In the world of kidnapping, his name rings a bell. For the number of years his rein lasted, he ruled with iron-clad fist, guts and gumption. His name resonated.
According to some of his victims, Evans was ruthless and unfeeling, methodical in his approach, uncanny in his executions and clinical in his finishing.
Observers say Evans never cared a hoot about the small fries. He went for men of means. He stalked them like a prey – those who have real cash and ensured they coughed it out once they were right in his net. He always went for those who could free themselves from his vice grip with foreign currencies. He knew them and always went for them, hitting them where it pains the most – the jugular. He never let them go until they paid ransom and he was fully satisfied. He collected their ransom in dollars.
He was once said to have made as much as $2 million in a single mouth-watering operation.
When his many exploits attained near embarrassing proportion, the Inspector General of Police Special Intelligence Response Team (IRT) of the Nigeria Police Force was mandated to go after him. Before then, he was said to be on the wanted list of the Anambra and Edo states police commands.
Evans was believed to have begun his kidnapping business in Nnewi while Peter Obi was the governor of the state. He later moved to Benin and later shifted to Lagos in 2013 where he formed as many as seven gangs.

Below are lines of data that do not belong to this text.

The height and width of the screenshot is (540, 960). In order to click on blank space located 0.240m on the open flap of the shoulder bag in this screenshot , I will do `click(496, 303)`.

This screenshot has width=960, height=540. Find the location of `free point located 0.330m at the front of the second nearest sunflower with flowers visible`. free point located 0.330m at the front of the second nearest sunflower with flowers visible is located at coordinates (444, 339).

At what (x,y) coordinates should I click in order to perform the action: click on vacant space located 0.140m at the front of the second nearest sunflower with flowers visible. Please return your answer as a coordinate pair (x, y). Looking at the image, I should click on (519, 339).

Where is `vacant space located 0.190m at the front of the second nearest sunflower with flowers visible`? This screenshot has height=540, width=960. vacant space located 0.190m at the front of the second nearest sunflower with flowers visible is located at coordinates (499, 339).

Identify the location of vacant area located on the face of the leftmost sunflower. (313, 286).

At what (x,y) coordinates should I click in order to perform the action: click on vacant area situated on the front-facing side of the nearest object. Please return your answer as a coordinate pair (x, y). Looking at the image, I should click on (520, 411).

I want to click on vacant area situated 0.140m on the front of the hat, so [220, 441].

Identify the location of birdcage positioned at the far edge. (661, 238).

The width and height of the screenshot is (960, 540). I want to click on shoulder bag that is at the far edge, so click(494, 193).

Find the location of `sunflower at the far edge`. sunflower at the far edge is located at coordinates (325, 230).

At some point a N30 million bounty was placed on him by the police. Yet, he remained smarter. And for seven long years, he remained both invisible and invincible.
But while Evans’ reign lasted, the police always claimed they were on his trail. But his exploits kept repeating like a recurring decimal.

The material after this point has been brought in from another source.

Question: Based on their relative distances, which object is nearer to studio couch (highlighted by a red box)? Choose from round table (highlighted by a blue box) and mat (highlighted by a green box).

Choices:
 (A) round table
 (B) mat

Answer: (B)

Many wondered how Evans was able to do the big crime and got away with it, how he was always able to evade arrest and navigate the ring of security everyone was told was drawn to net him. Till now, those who kept wondering about this have not ceased to do so.
Evans was also accused of committing other kidnap offences, including the kidnap of a certain Uche Okereafor in Festac, Lagos on November 21, 2017. He demanded $2million ransom.
Aside his Magodo mansion and another in the same area worth millions of Naira, Evans is said to own a mansion in Cape Town, South Africa, and two others in up market areas in Accra, Ghana. He loves exotic cars, and jewellery, and has lots of them.